One One of the key factors in the development of childhood enuresis are hormonal changes, specifically antidiuretic hormones, which are responsible for regulating urine production. What happens is that the body, during the day, produces less antidiuretic hormones, but at night, the production of these hormones increases to regulate the loss of fluid that occurs in the body when sleeping. However, in children who have bedwetting, nocturnal production of antidiuretic hormones decreases rather than increases. As a result, children wet the bed.

In addition, children with bedwetting often have problems with sleep patterns and waking sensitivity. Therefore, they fail to realize that they have a full bladder and need to go to the bathroom.

Pee in the bed

Genetic inheritance

Another factor that intervenes in childhood enuresis and that plays a determining role in its development is genetic inheritance. In other words, there is a chance that children will inherit the genetic patterns of their parents.
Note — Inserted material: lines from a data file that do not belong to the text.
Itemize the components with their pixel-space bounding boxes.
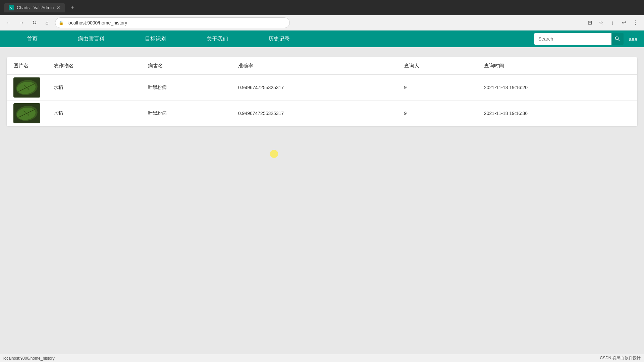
leaf-illustration bbox=[15, 105, 39, 122]
bookmark-icon[interactable]: ☆ bbox=[596, 18, 606, 27]
col-image: 图片名 bbox=[7, 57, 47, 75]
tab-close-button[interactable]: ✕ bbox=[56, 5, 60, 10]
extensions-icon[interactable]: ⊞ bbox=[585, 18, 594, 27]
app-navbar: 首页 病虫害百科 目标识别 关于我们 历史记录 aaa bbox=[0, 31, 644, 47]
cell-query_time: 2021-11-18 19:16:36 bbox=[477, 101, 637, 126]
cell-crop: 水稻 bbox=[47, 75, 141, 101]
nav-identify[interactable]: 目标识别 bbox=[125, 31, 186, 47]
status-url: localhost:9000/home_history bbox=[3, 356, 55, 361]
page-content: 图片名 农作物名 病害名 准确率 查询人 查询时间 水稻叶黑粉病0.949674… bbox=[0, 47, 644, 136]
search-icon bbox=[615, 36, 620, 42]
history-table: 图片名 农作物名 病害名 准确率 查询人 查询时间 水稻叶黑粉病0.949674… bbox=[7, 57, 637, 126]
cell-query_time: 2021-11-18 19:16:20 bbox=[477, 75, 637, 101]
cell-crop: 水稻 bbox=[47, 101, 141, 126]
history-table-container: 图片名 农作物名 病害名 准确率 查询人 查询时间 水稻叶黑粉病0.949674… bbox=[7, 57, 637, 126]
search-area: aaa bbox=[534, 33, 637, 45]
user-label: aaa bbox=[629, 36, 637, 42]
image-cell bbox=[7, 75, 47, 101]
browser-toolbar: ← → ↻ ⌂ 🔒 localhost:9000/home_history ⊞ … bbox=[0, 15, 644, 31]
cell-disease: 叶黑粉病 bbox=[141, 101, 231, 126]
new-tab-button[interactable]: + bbox=[68, 4, 77, 11]
toolbar-actions: ⊞ ☆ ↓ ↩ ⋮ bbox=[585, 18, 640, 27]
nav-about[interactable]: 关于我们 bbox=[186, 31, 248, 47]
col-querier: 查询人 bbox=[397, 57, 477, 75]
profile-icon[interactable]: ↩ bbox=[619, 18, 629, 27]
address-bar[interactable]: 🔒 localhost:9000/home_history bbox=[55, 17, 290, 28]
forward-button[interactable]: → bbox=[17, 18, 26, 27]
cursor-indicator bbox=[270, 150, 278, 158]
reload-button[interactable]: ↻ bbox=[30, 18, 39, 27]
col-disease: 病害名 bbox=[141, 57, 231, 75]
status-copyright: CSDN @黑白软件设计 bbox=[600, 355, 641, 361]
home-button[interactable]: ⌂ bbox=[42, 18, 52, 27]
image-cell bbox=[7, 101, 47, 126]
table-row: 水稻叶黑粉病0.949674725532531792021-11-18 19:1… bbox=[7, 101, 637, 126]
nav-links: 首页 病虫害百科 目标识别 关于我们 历史记录 bbox=[7, 31, 310, 47]
leaf-image bbox=[13, 103, 40, 123]
nav-pest[interactable]: 病虫害百科 bbox=[58, 31, 125, 47]
svg-point-0 bbox=[615, 37, 618, 40]
browser-tab[interactable]: C Charts - Vali Admin ✕ bbox=[4, 3, 65, 12]
nav-home[interactable]: 首页 bbox=[7, 31, 58, 47]
col-crop: 农作物名 bbox=[47, 57, 141, 75]
status-bar: localhost:9000/home_history CSDN @黑白软件设计 bbox=[0, 354, 644, 362]
tab-favicon: C bbox=[9, 5, 14, 10]
cell-querier: 9 bbox=[397, 75, 477, 101]
leaf-illustration bbox=[15, 79, 39, 96]
nav-history[interactable]: 历史记录 bbox=[248, 31, 310, 47]
back-button[interactable]: ← bbox=[4, 18, 13, 27]
leaf-image bbox=[13, 77, 40, 98]
cell-accuracy: 0.9496747255325317 bbox=[231, 75, 397, 101]
browser-chrome: C Charts - Vali Admin ✕ + bbox=[0, 0, 644, 15]
download-icon[interactable]: ↓ bbox=[608, 18, 617, 27]
tab-title: Charts - Vali Admin bbox=[17, 5, 54, 10]
search-button[interactable] bbox=[611, 33, 624, 45]
cell-disease: 叶黑粉病 bbox=[141, 75, 231, 101]
menu-icon[interactable]: ⋮ bbox=[631, 18, 640, 27]
svg-line-1 bbox=[618, 40, 620, 41]
col-accuracy: 准确率 bbox=[231, 57, 397, 75]
table-row: 水稻叶黑粉病0.949674725532531792021-11-18 19:1… bbox=[7, 75, 637, 101]
col-query-time: 查询时间 bbox=[477, 57, 637, 75]
table-header-row: 图片名 农作物名 病害名 准确率 查询人 查询时间 bbox=[7, 57, 637, 75]
security-icon: 🔒 bbox=[59, 20, 64, 25]
cell-accuracy: 0.9496747255325317 bbox=[231, 101, 397, 126]
cell-querier: 9 bbox=[397, 101, 477, 126]
url-text: localhost:9000/home_history bbox=[67, 20, 127, 25]
search-input[interactable] bbox=[534, 33, 611, 45]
In fact, statistics indicate that a child has a 30% chance of suffering from nocturnal enuresis when one of their parents suffered from it during childhood, a risk that rises to 50% when both parents have suffered from the disorder.

Social influence

Family education, relationships with friends and interactions schoolchildren are other factors that can trigger childhood nocturnal enuresis. In fact, it is known that an education that is too rigid or excessively flexible, as well as overprotection and very disorganized life patterns can cause children to wet the bed. Likewise, the experience of traumatic events such as parental divorce, adjusting to a new school, a grieving process, or difficulties in social relationships can also cause childhood bedwetting.

Five tips to stop your child from peeing in the bed

Fortunately, childhood enuresis can be treated with drug therapy and/or behavioral exercises aimed at helping the child learn to control their sphincters. There are also some very simple guidelines that parents can put into practice at home to help their child stop wetting the bed.
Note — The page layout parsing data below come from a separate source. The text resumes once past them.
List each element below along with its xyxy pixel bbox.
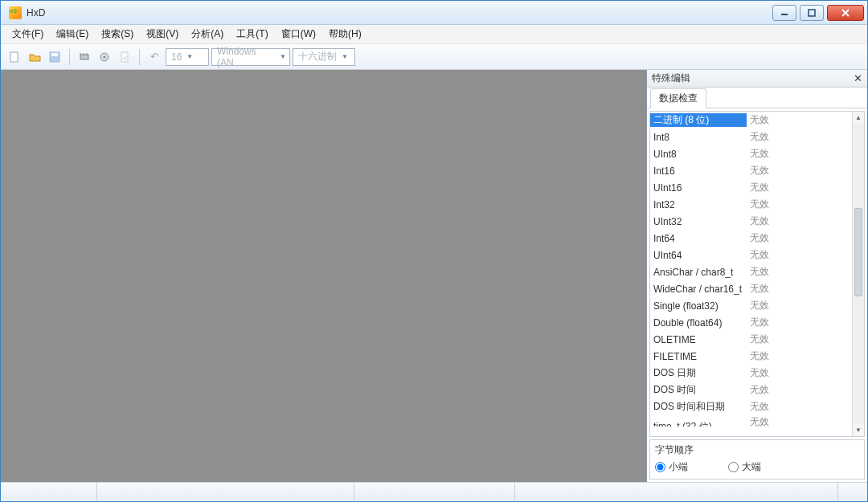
inspector-row[interactable]: Int32无效	[650, 196, 852, 213]
maximize-button[interactable]	[800, 5, 824, 21]
inspector-row[interactable]: DOS 时间和日期无效	[650, 398, 852, 415]
inspector-row[interactable]: WideChar / char16_t无效	[650, 280, 852, 297]
svg-rect-1	[809, 10, 815, 16]
inspector-row[interactable]: OLETIME无效	[650, 331, 852, 348]
inspector-row[interactable]: Int64无效	[650, 230, 852, 247]
close-button[interactable]	[827, 5, 864, 21]
scroll-up-icon[interactable]: ▲	[853, 112, 864, 124]
inspector-value: 无效	[747, 231, 852, 245]
svg-rect-7	[80, 55, 88, 59]
inspector-key: DOS 时间	[650, 383, 747, 397]
inspector-key: Int64	[650, 233, 747, 244]
bytes-per-row-value: 16	[171, 51, 182, 63]
inspector-key: DOS 日期	[650, 366, 747, 380]
inspector-row[interactable]: Int8无效	[650, 129, 852, 145]
open-button[interactable]	[26, 48, 43, 66]
inspector-row[interactable]: DOS 日期无效	[650, 365, 852, 382]
menu-view[interactable]: 视图(V)	[140, 25, 185, 43]
menu-file[interactable]: 文件(F)	[6, 25, 50, 43]
side-panel-close-icon[interactable]: ✕	[854, 72, 862, 84]
window-buttons	[772, 5, 864, 21]
open-ram-button[interactable]	[76, 48, 93, 66]
inspector-value: 无效	[747, 366, 852, 380]
radio-little-endian[interactable]: 小端	[655, 460, 688, 474]
scrollbar[interactable]: ▲ ▼	[852, 112, 864, 436]
undo-button[interactable]: ↶	[145, 48, 163, 66]
inspector-row[interactable]: Double (float64)无效	[650, 314, 852, 331]
side-panel-body: 二进制 (8 位)无效Int8无效UInt8无效Int16无效UInt16无效I…	[647, 108, 867, 482]
inspector-row[interactable]: AnsiChar / char8_t无效	[650, 263, 852, 280]
inspector-key: UInt8	[650, 149, 747, 160]
hex-workspace[interactable]	[1, 70, 646, 482]
status-cell	[97, 483, 354, 501]
chevron-down-icon: ▼	[280, 53, 286, 60]
statusbar	[1, 482, 867, 501]
svg-rect-4	[10, 52, 18, 62]
radio-big-endian[interactable]: 大端	[728, 460, 761, 474]
save-button[interactable]	[46, 48, 63, 66]
radix-select[interactable]: 十六进制▼	[293, 48, 355, 66]
menu-window[interactable]: 窗口(W)	[275, 25, 322, 43]
data-inspector-list: 二进制 (8 位)无效Int8无效UInt8无效Int16无效UInt16无效I…	[649, 111, 865, 437]
toolbar-separator	[69, 49, 70, 65]
inspector-row[interactable]: FILETIME无效	[650, 348, 852, 365]
inspector-row[interactable]: time_t (32 位)无效	[650, 415, 852, 426]
tab-data-inspector[interactable]: 数据检查	[650, 88, 706, 108]
inspector-row[interactable]: Int16无效	[650, 162, 852, 179]
inspector-value: 无效	[747, 316, 852, 329]
menu-tools[interactable]: 工具(T)	[230, 25, 274, 43]
inspector-value: 无效	[747, 400, 852, 414]
inspector-value: 无效	[747, 299, 852, 312]
menu-analyze[interactable]: 分析(A)	[185, 25, 230, 43]
inspector-key: Double (float64)	[650, 317, 747, 329]
side-panel-title: 特殊编辑	[652, 71, 690, 85]
inspector-key: WideChar / char16_t	[650, 284, 747, 295]
app-icon	[9, 6, 22, 19]
inspector-value: 无效	[747, 164, 852, 178]
inspector-row[interactable]: UInt8无效	[650, 145, 852, 162]
inspector-key: UInt64	[650, 250, 747, 261]
menu-search[interactable]: 搜索(S)	[95, 25, 140, 43]
status-cell	[838, 483, 867, 501]
inspector-row[interactable]: Single (float32)无效	[650, 297, 852, 314]
new-button[interactable]	[6, 48, 23, 66]
chevron-down-icon: ▼	[186, 53, 193, 60]
inspector-value: 无效	[747, 198, 852, 211]
main-area: 特殊编辑 ✕ 数据检查 二进制 (8 位)无效Int8无效UInt8无效Int1…	[1, 70, 867, 482]
menu-edit[interactable]: 编辑(E)	[50, 25, 95, 43]
inspector-row[interactable]: UInt64无效	[650, 247, 852, 263]
inspector-key: AnsiChar / char8_t	[650, 267, 747, 278]
status-cell	[354, 483, 515, 501]
inspector-value: 无效	[747, 333, 852, 346]
inspector-key: Int8	[650, 132, 747, 143]
open-disk-button[interactable]	[96, 48, 113, 66]
inspector-row[interactable]: UInt16无效	[650, 179, 852, 196]
toolbar-separator	[139, 49, 140, 65]
inspector-key: UInt16	[650, 182, 747, 194]
inspector-key: Single (float32)	[650, 300, 747, 312]
inspector-value: 无效	[747, 349, 852, 363]
inspector-value: 无效	[747, 415, 852, 426]
minimize-button[interactable]	[772, 5, 796, 21]
app-window: HxD 文件(F) 编辑(E) 搜索(S) 视图(V) 分析(A) 工具(T) …	[0, 0, 868, 502]
svg-rect-6	[51, 53, 58, 56]
inspector-key: Int16	[650, 165, 747, 177]
svg-point-12	[104, 55, 106, 58]
inspector-row[interactable]: 二进制 (8 位)无效	[650, 112, 852, 129]
reload-button[interactable]	[116, 48, 133, 66]
status-cell	[1, 483, 97, 501]
inspector-value: 无效	[747, 265, 852, 279]
inspector-key: OLETIME	[650, 334, 747, 345]
scroll-down-icon[interactable]: ▼	[853, 424, 864, 436]
inspector-row[interactable]: DOS 时间无效	[650, 382, 852, 398]
inspector-key: Int32	[650, 199, 747, 210]
bytes-per-row-select[interactable]: 16▼	[166, 48, 209, 66]
radix-value: 十六进制	[298, 50, 337, 63]
scroll-thumb[interactable]	[854, 208, 862, 296]
toolbar: ↶ 16▼ Windows (AN▼ 十六进制▼	[1, 44, 867, 70]
inspector-key: UInt32	[650, 216, 747, 227]
inspector-key: FILETIME	[650, 351, 747, 362]
menu-help[interactable]: 帮助(H)	[322, 25, 368, 43]
inspector-row[interactable]: UInt32无效	[650, 213, 852, 230]
encoding-select[interactable]: Windows (AN▼	[211, 48, 290, 66]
  1. Use retention exercises to make the child aware of the sensation of a full bladder and learn to control your sphincters. A very simple exercise is to ask him to resist the urge to urinate for a few minutes or ask him to urinate at intervals.
  2. Do not use diapers at night because this way you prevent that the child may feel wet and wake up.
  3. Make the child responsible for the consequences of his enuresis. It is not about punishing him but you can ask him to help you change the sheets or reach your clothes to wash them.
  4. Avoid drinking too much liquid at night as this will only increase the chances that you will pee in bed.
  5. Never scold, blame or ridicule your child because they wet the bed. Remember that it is an involuntary problem so calling attention to it will only help to add more pressure.